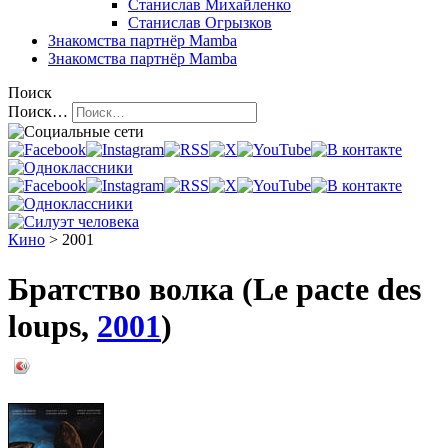
Станислав Михайленко
Станислав Огрызков
Знакомства
партнёр Mamba
Знакомства
партнёр Mamba
Поиск
Поиск…
Кино
> 2001
Братство волка (Le pacte des
loups,
2001
)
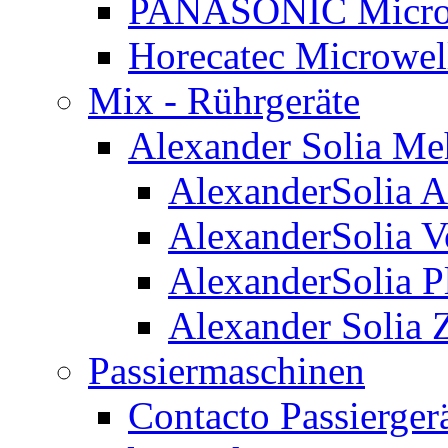
PANASONIC Micro
Horecatec Microwel
Mix - Rührgeräte
Alexander Solia M
AlexanderSolia A
AlexanderSolia V
AlexanderSolia P
Alexander Solia
Passiermaschinen
Contacto Passierger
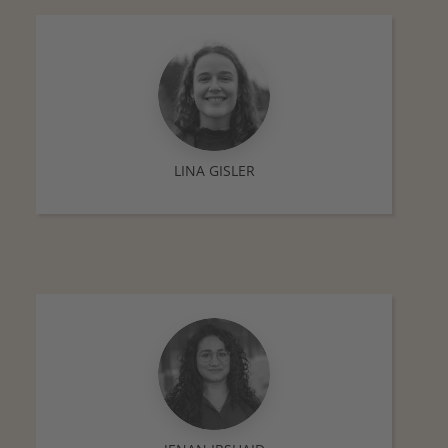
LINA GISLER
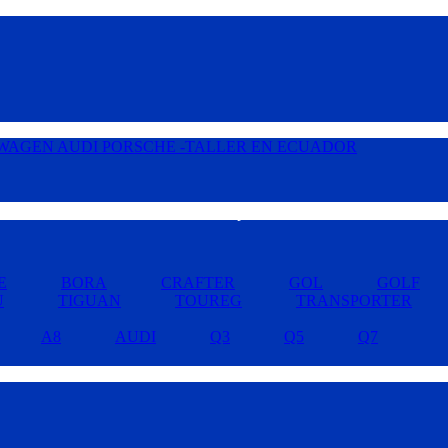
Buscar por Marcas »
E
BORA
CRAFTER
GOL
GOLF
U
TIGUAN
TOUREG
TRANSPORTER
A8
AUDI
Q3
Q5
Q7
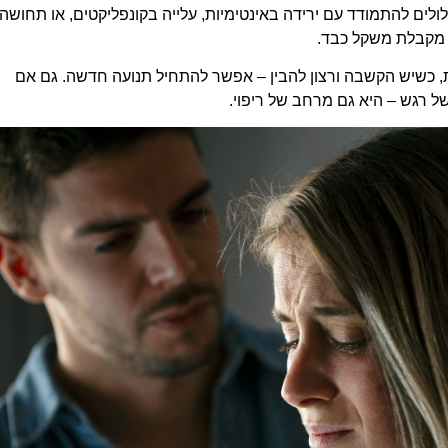
לים להתמודד עם ירידה באינטימיות, עלייה בקונפליקטים, או תחושה
ה מקבלת משקל כבד.
, כשיש הקשבה ורצון להבין – אפשר להתחיל תנועה חדשה. גם אם
ל רגש – היא גם מרחב של ריפוי.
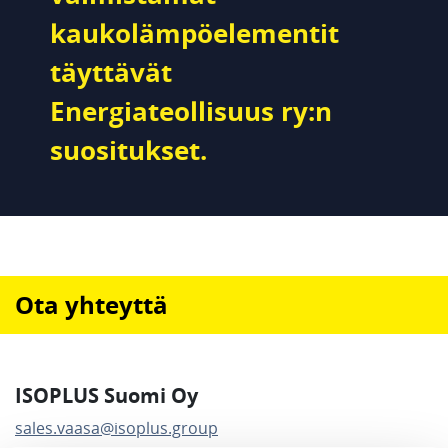
kaukolämpöelementit
täyttävät
Energiateollisuus ry:n
suositukset.
Ota yhteyttä
ISOPLUS Suomi Oy
sales.vaasa@isoplus.group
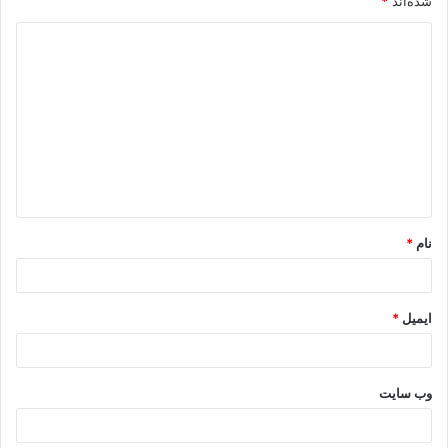
شده‌اند
*
نام
*
ایمیل
*
وب‌ سایت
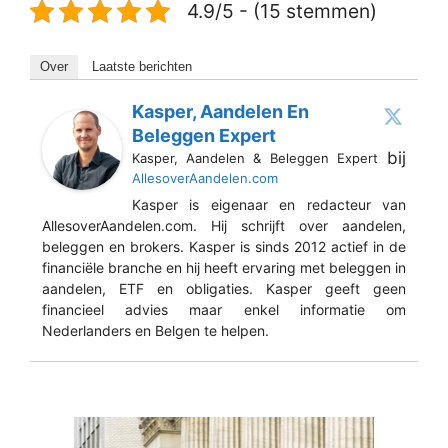
4.9/5 - (15 stemmen)
Over
Laatste berichten
Kasper, Aandelen En
Beleggen Expert
bij
Kasper, Aandelen & Beleggen Expert
AllesoverAandelen.com
Kasper is eigenaar en redacteur van
AllesoverAandelen.com. Hij schrijft over aandelen,
beleggen en brokers. Kasper is sinds 2012 actief in de
financiële branche en hij heeft ervaring met beleggen in
aandelen, ETF en obligaties. Kasper geeft geen
financieel advies maar enkel informatie om
Nederlanders en Belgen te helpen.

◆ ◆ ◆

**WHAT TO WORK ON**
Return the lines of the listing where the string "Expert" appears.

**SOLUTION FOR THIS EXERCISE**
Beleggen Expert
Kasper, Aandelen & Beleggen Expert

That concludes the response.